> [WHAT YOU WILL DO]:
Return a copy of every line in the records that includes the word "Users".

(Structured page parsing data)
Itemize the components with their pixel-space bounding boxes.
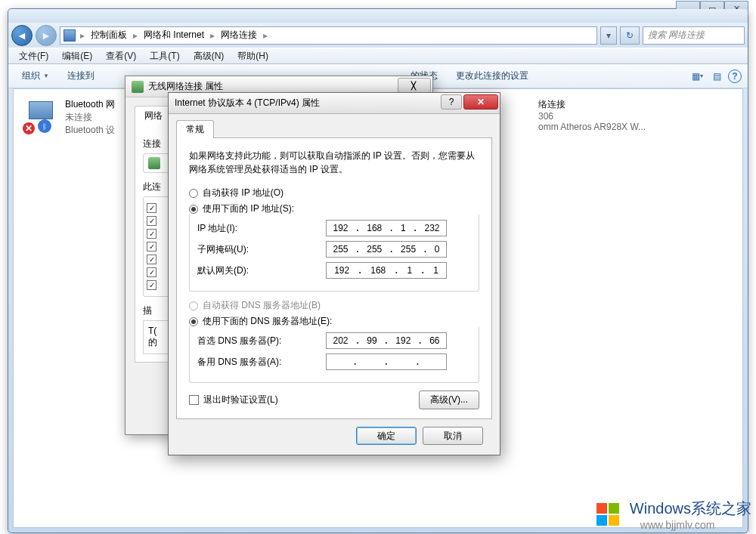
advanced-button[interactable]: 高级(V)...	[419, 390, 479, 409]
chevron-down-icon: ▼	[43, 73, 49, 79]
connection-wifi[interactable]: 络连接 306 omm Atheros AR928X W...	[535, 95, 705, 139]
windows-logo-icon	[593, 500, 624, 530]
forward-button[interactable]: ►	[36, 25, 57, 46]
search-input[interactable]: 搜索 网络连接	[643, 26, 745, 45]
dialog-help-button[interactable]: ?	[441, 94, 462, 110]
validate-checkbox[interactable]	[189, 395, 199, 405]
ip-fields-group: IP 地址(I): 192.168.1.232 子网掩码(U): 255.255…	[189, 214, 479, 292]
checkbox[interactable]: ✓	[147, 216, 156, 226]
address-bar[interactable]: ▸ 控制面板 ▸ 网络和 Internet ▸ 网络连接 ▸	[60, 26, 597, 45]
menu-advanced[interactable]: 高级(N)	[187, 48, 231, 64]
validate-label: 退出时验证设置(L)	[203, 394, 278, 406]
ip-address-input[interactable]: 192.168.1.232	[326, 220, 447, 236]
dns2-label: 备用 DNS 服务器(A):	[197, 356, 326, 369]
menu-edit[interactable]: 编辑(E)	[56, 48, 98, 64]
connection-title: 络连接	[538, 98, 702, 111]
menu-file[interactable]: 文件(F)	[13, 48, 54, 64]
checkbox[interactable]: ✓	[147, 229, 156, 239]
dialog-icon	[132, 81, 144, 93]
watermark-url: www.bjjmlv.com	[640, 519, 751, 531]
chevron-right-icon: ▸	[133, 30, 138, 41]
view-mode-button[interactable]: ▦▾	[689, 69, 705, 84]
breadcrumb-item[interactable]: 控制面板	[89, 29, 129, 42]
bluetooth-icon: ᛒ	[38, 119, 51, 133]
connection-status: 306	[538, 111, 702, 122]
dialog-close-button[interactable]: ╳	[398, 78, 431, 93]
menu-bar: 文件(F) 编辑(E) 查看(V) 工具(T) 高级(N) 帮助(H)	[8, 48, 748, 64]
breadcrumb-item[interactable]: 网络和 Internet	[142, 29, 206, 42]
titlebar[interactable]	[8, 9, 748, 23]
subnet-mask-label: 子网掩码(U):	[197, 243, 326, 256]
tab-network[interactable]: 网络	[135, 106, 172, 125]
back-button[interactable]: ◄	[11, 25, 33, 46]
refresh-button[interactable]: ↻	[620, 26, 640, 45]
checkbox[interactable]: ✓	[147, 267, 156, 277]
dialog-title-text: 无线网络连接 属性	[148, 80, 223, 93]
preview-pane-button[interactable]: ▤	[708, 69, 725, 84]
change-settings-button[interactable]: 更改此连接的设置	[448, 66, 536, 85]
chevron-right-icon: ▸	[263, 30, 268, 41]
watermark-brand: Windows	[630, 500, 691, 517]
radio-button[interactable]	[189, 317, 198, 326]
checkbox[interactable]: ✓	[147, 280, 156, 290]
radio-label: 使用下面的 IP 地址(S):	[203, 202, 294, 215]
subnet-mask-input[interactable]: 255.255.255.0	[326, 241, 447, 258]
adapter-icon	[148, 157, 160, 169]
chevron-right-icon: ▸	[80, 30, 85, 41]
menu-help[interactable]: 帮助(H)	[231, 48, 274, 64]
checkbox[interactable]: ✓	[147, 203, 156, 213]
radio-label: 自动获得 IP 地址(O)	[203, 187, 284, 199]
dialog-close-button[interactable]: ✕	[463, 94, 498, 110]
network-icon: ✕ ᛒ	[23, 98, 59, 134]
dns-fields-group: 首选 DNS 服务器(P): 202.99.192.66 备用 DNS 服务器(…	[189, 326, 479, 383]
address-dropdown[interactable]: ▾	[600, 26, 617, 45]
tab-general[interactable]: 常规	[176, 120, 214, 138]
error-badge-icon: ✕	[23, 122, 35, 134]
ok-button[interactable]: 确定	[356, 427, 417, 445]
ipv4-properties-dialog: Internet 协议版本 4 (TCP/IPv4) 属性 ? ✕ 常规 如果网…	[168, 92, 500, 455]
radio-button[interactable]	[189, 189, 198, 198]
gateway-input[interactable]: 192.168.1.1	[326, 262, 447, 279]
menu-view[interactable]: 查看(V)	[100, 48, 142, 64]
chevron-right-icon: ▸	[210, 30, 215, 41]
navigation-bar: ◄ ► ▸ 控制面板 ▸ 网络和 Internet ▸ 网络连接 ▸ ▾ ↻ 搜…	[8, 23, 748, 48]
organize-button[interactable]: 组织▼	[14, 66, 57, 85]
watermark: Windows系统之家 www.bjjmlv.com	[593, 499, 751, 531]
cancel-button[interactable]: 取消	[423, 427, 483, 445]
radio-auto-dns: 自动获得 DNS 服务器地址(B)	[189, 299, 479, 312]
dns1-input[interactable]: 202.99.192.66	[326, 332, 447, 349]
radio-label: 使用下面的 DNS 服务器地址(E):	[203, 315, 332, 328]
radio-label: 自动获得 DNS 服务器地址(B)	[203, 299, 321, 312]
gateway-label: 默认网关(D):	[197, 264, 326, 277]
checkbox[interactable]: ✓	[147, 242, 156, 252]
ip-address-label: IP 地址(I):	[197, 222, 326, 235]
radio-button[interactable]	[189, 205, 198, 214]
connect-to-button[interactable]: 连接到	[60, 66, 102, 85]
radio-button	[189, 301, 198, 310]
dns1-label: 首选 DNS 服务器(P):	[197, 335, 326, 347]
radio-auto-ip[interactable]: 自动获得 IP 地址(O)	[189, 187, 479, 199]
help-button[interactable]: ?	[728, 69, 742, 83]
location-icon	[64, 29, 76, 42]
menu-tools[interactable]: 工具(T)	[144, 48, 185, 64]
checkbox[interactable]: ✓	[147, 255, 156, 264]
connection-device: omm Atheros AR928X W...	[538, 122, 702, 132]
breadcrumb-item[interactable]: 网络连接	[219, 29, 259, 42]
hint-text: 如果网络支持此功能，则可以获取自动指派的 IP 设置。否则，您需要从网络系统管理…	[189, 149, 479, 176]
dialog-titlebar[interactable]: Internet 协议版本 4 (TCP/IPv4) 属性 ? ✕	[169, 93, 500, 114]
dialog-title-text: Internet 协议版本 4 (TCP/IPv4) 属性	[175, 97, 320, 110]
dns2-input[interactable]: ...	[326, 353, 447, 370]
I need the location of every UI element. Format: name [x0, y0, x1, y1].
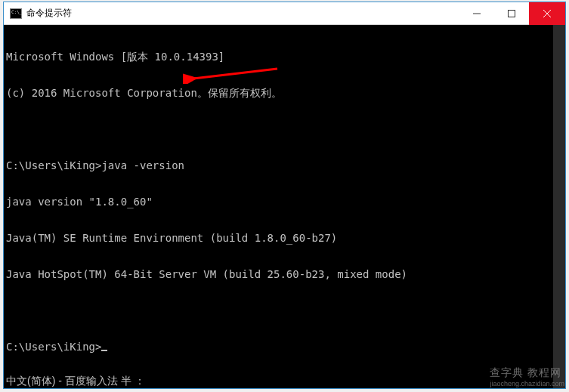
output-line: (c) 2016 Microsoft Corporation。保留所有权利。 — [6, 87, 563, 99]
command-line: C:\Users\iKing>java -version — [6, 159, 563, 171]
ime-status: 中文(简体) - 百度输入法 半 ： — [6, 375, 145, 387]
annotation-arrow-icon — [183, 66, 281, 84]
minimize-button[interactable] — [459, 2, 494, 25]
maximize-button[interactable] — [494, 2, 529, 25]
prompt-line: C:\Users\iKing> — [6, 341, 563, 353]
cmd-icon — [10, 8, 22, 19]
output-line — [6, 304, 563, 316]
svg-line-5 — [193, 69, 277, 79]
window-controls — [459, 2, 565, 24]
title-left: 命令提示符 — [4, 7, 459, 20]
watermark-main: 查字典 教程网 — [490, 366, 561, 378]
watermark: 查字典 教程网 jiaocheng.chazidian.com — [490, 366, 564, 387]
output-line: java version "1.8.0_60" — [6, 196, 563, 208]
output-line: Java HotSpot(TM) 64-Bit Server VM (build… — [6, 268, 563, 280]
terminal-output[interactable]: Microsoft Windows [版本 10.0.14393] (c) 20… — [4, 25, 565, 388]
output-line: Java(TM) SE Runtime Environment (build 1… — [6, 232, 563, 244]
output-line: Microsoft Windows [版本 10.0.14393] — [6, 51, 563, 63]
watermark-sub: jiaocheng.chazidian.com — [490, 380, 564, 387]
output-line — [6, 123, 563, 135]
scrollbar[interactable] — [553, 25, 565, 388]
window-title: 命令提示符 — [26, 7, 72, 20]
command-prompt-window: 命令提示符 Microsoft Windows [版本 10.0.14393] … — [3, 2, 566, 389]
titlebar[interactable]: 命令提示符 — [4, 2, 565, 25]
prompt-text: C:\Users\iKing> — [6, 341, 101, 353]
close-button[interactable] — [529, 2, 565, 25]
cursor — [101, 350, 107, 351]
svg-rect-1 — [509, 11, 515, 17]
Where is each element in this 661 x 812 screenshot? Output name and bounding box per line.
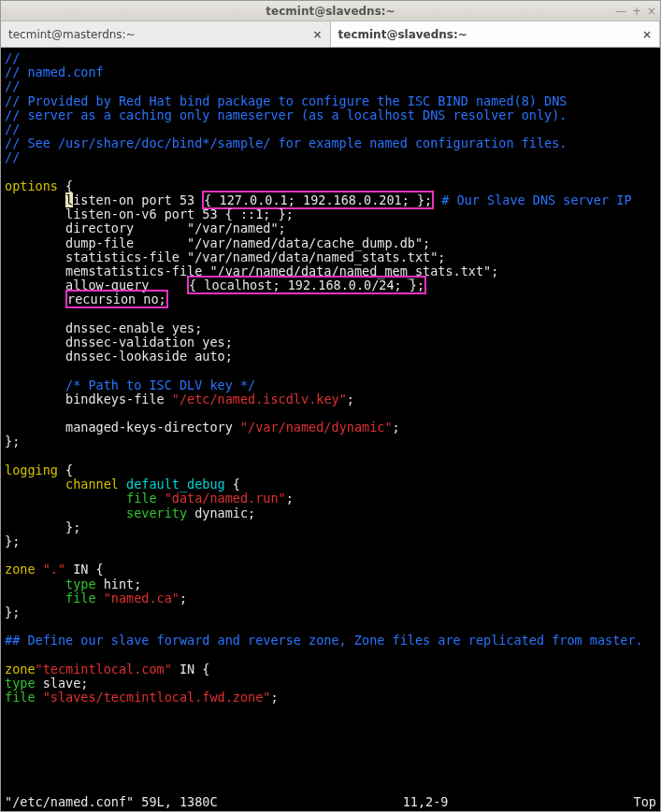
zone-root-file: "named.ca" [104,591,180,605]
highlight-recursion: recursion no; [65,290,168,308]
opt-managedkeys-label: managed-keys-directory [65,420,240,434]
window-titlebar: tecmint@slavedns:~ — + × [1,1,660,21]
file-value: "data/named.run" [165,491,286,506]
opt-dnssec-lookaside: dnssec-lookaside auto; [65,349,233,363]
vim-statusbar: "/etc/named.conf" 59L, 1380C11,2-9Top [5,795,656,809]
status-file: "/etc/named.conf" 59L, 1380C [5,795,218,809]
tab-slavedns[interactable]: tecmint@slavedns:~ × [331,21,661,47]
keyword-file: file [5,690,43,705]
keyword-file: file [65,591,104,605]
opt-directory: directory "/var/named"; [65,221,286,235]
comment-line: // named.conf [5,64,104,79]
highlight-allow-query: { localhost; 192.168.0.0/24; }; [187,276,426,294]
comment-line: // Provided by Red Hat bind package to c… [5,93,567,108]
tab-masterdns[interactable]: tecmint@masterdns:~ × [1,21,331,47]
window-controls: — + × [615,1,656,21]
keyword-type: type [5,676,36,691]
keyword-options: options [5,178,58,193]
tab-close-icon[interactable]: × [312,28,322,41]
keyword-logging: logging [5,463,58,477]
status-pos: 11,2-9 [403,795,449,809]
comment: # Our Slave DNS server IP [434,192,631,207]
minimize-icon[interactable]: — [615,5,626,18]
opt-listen-on: isten-on port 53 [73,192,202,207]
keyword-file: file [126,491,165,506]
window-title: tecmint@slavedns:~ [266,5,395,18]
opt-dnssec-enable: dnssec-enable yes; [65,321,202,335]
comment-line: // [5,121,20,136]
tab-label: tecmint@masterdns:~ [8,28,136,41]
comment-slave: ## Define our slave forward and reverse … [5,633,643,648]
channel-name: default_debug [119,477,233,491]
comment-line: // server as a caching only nameserver (… [5,107,567,122]
opt-bindkeys-label: bindkeys-file [65,392,172,406]
close-icon[interactable]: × [647,5,656,18]
comment-line: // [5,78,20,93]
opt-dump-file: dump-file "/var/named/data/cache_dump.db… [65,235,430,250]
keyword-zone: zone [5,662,36,677]
comment-line: // [5,150,20,164]
zone-root-name: "." [43,562,65,577]
terminal[interactable]: // // named.conf // // Provided by Red H… [1,48,660,811]
opt-bindkeys-val: "/etc/named.iscdlv.key" [172,392,347,406]
keyword-type: type [65,577,96,591]
opt-listen-v6: listen-on-v6 port 53 { ::1; }; [65,207,294,221]
status-scroll: Top [634,795,656,809]
tab-bar: tecmint@masterdns:~ × tecmint@slavedns:~… [1,21,660,48]
zone-slave-file: "slaves/tecmintlocal.fwd.zone" [43,690,271,705]
opt-stats-file: statistics-file "/var/named/data/named_s… [65,249,445,264]
maximize-icon[interactable]: + [632,5,641,18]
comment-line: // See /usr/share/doc/bind*/sample/ for … [5,135,567,150]
opt-dnssec-validation: dnssec-validation yes; [65,335,233,349]
zone-slave-name: "tecmintlocal.com" [36,662,172,677]
tab-label: tecmint@slavedns:~ [338,28,467,41]
severity-value: dynamic; [187,506,255,520]
opt-managedkeys-val: "/var/named/dynamic" [240,420,393,434]
keyword-zone: zone [5,562,43,577]
keyword-severity: severity [126,506,187,520]
keyword-channel: channel [65,477,119,491]
comment-line: // [5,50,20,65]
tab-close-icon[interactable]: × [642,28,652,41]
cursor: l [65,192,73,207]
comment-path: /* Path to ISC DLV key */ [65,378,255,392]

> [TASK OUTPUT]:
command-line: C:\Users\iKing>java -version — [6, 159, 563, 171]
prompt-line: C:\Users\iKing> — [6, 341, 563, 353]
prompt-text: C:\Users\iKing> — [6, 341, 101, 353]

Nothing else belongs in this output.